▶ _WHAT THIS TASK INVOLVES_
Locate each line in the records containing "Take". Copy it.

Top of RECORDS PROVIDED

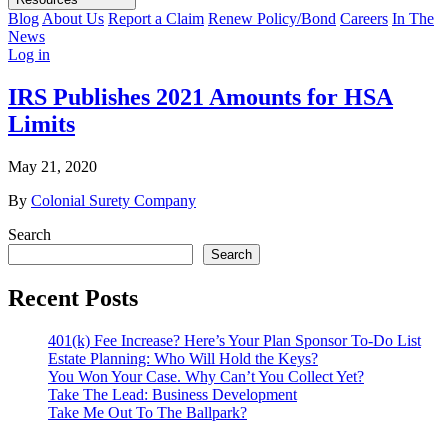
Blog
About Us
Report a Claim
Renew Policy/Bond
Careers
In The
News
Log in
IRS Publishes 2021 Amounts for HSA
Limits
May 21, 2020
By
Colonial Surety Company
Search
Search
Recent Posts
401(k) Fee Increase? Here’s Your Plan Sponsor To-Do List
Estate Planning: Who Will Hold the Keys?
You Won Your Case. Why Can’t You Collect Yet?
Take The Lead: Business Development
Take Me Out To The Ballpark?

Bottom of RECORDS PROVIDED

▶ _RESPONSE TO THE TASK_
Take The Lead: Business Development
Take Me Out To The Ballpark?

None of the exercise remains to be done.